The TABBY is intended to be used as part of the initial assessment of a perceived tongue-tie in a busy delivery suite, postnatal ward or community clinic, and has advantages over existing assessment tools in that it can be used by midwives, health care assistants and medical staff after a short training, it is quick to use and simple to score. The Coryllos classification is a simple 4-point scale based on the attachment site of the frenulum to the tongue and alveolar ridge but does not assess tongue function [10]. The more comprehensive Assessment Tool for Lingual Frenulum Function (ATLFF) [11] produces appearance and function scores and is suitable for use by lactation specialists or in private practice. The Lingual Frenulum Protocol with Scores for Infants [12] is a two-part assessment designed for use by speech and language therapists, which takes longer to complete because it has questions about breastfeeding efficacy and pain as well as an evaluation of tongue appearance and function.

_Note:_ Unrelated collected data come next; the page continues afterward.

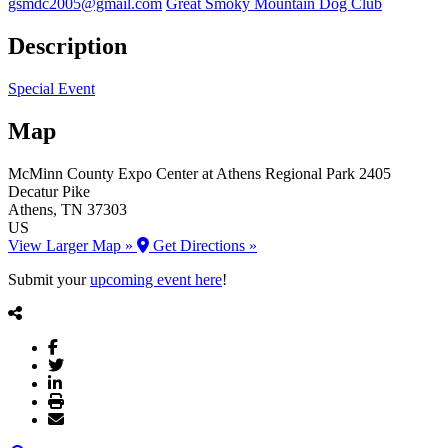
gsmdc2005@gmail.com
Great Smoky Mountain Dog Club
Description
Special Event
Map
McMinn County Expo Center at Athens Regional Park
2405
Decatur Pike
Athens
, TN
37303
US
View Larger Map »
Get Directions »
Submit your
upcoming event here
!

We hope that the findings of this initial evaluation of the TABBY will be reproducible in other tongue-tie assessment settings, and that the new picture tool will be useful in research studies. Our recommendations for the use of TABBY are built on experience with the BTAT and supported by Dixon et al. in New Zealand [7] who have integrated the BTAT into their clinical care pathway for assessing breastfeeding problems and shown that this has led to more appropriate referrals for frenotomy being made. We plan to evaluate the use of the TABBY tool in other languages and in different settings.

Conclusions

The TABBY Assessment Tool is a clear and simple addition to the assessment of tongue-tie in infants and can provide an objective score of the severity of a tongue-tie. Together with a structured breastfeeding assessment it can inform selection of infants for frenotomy. It can be used by clinical staff following a short training and will facilitate translation into other languages.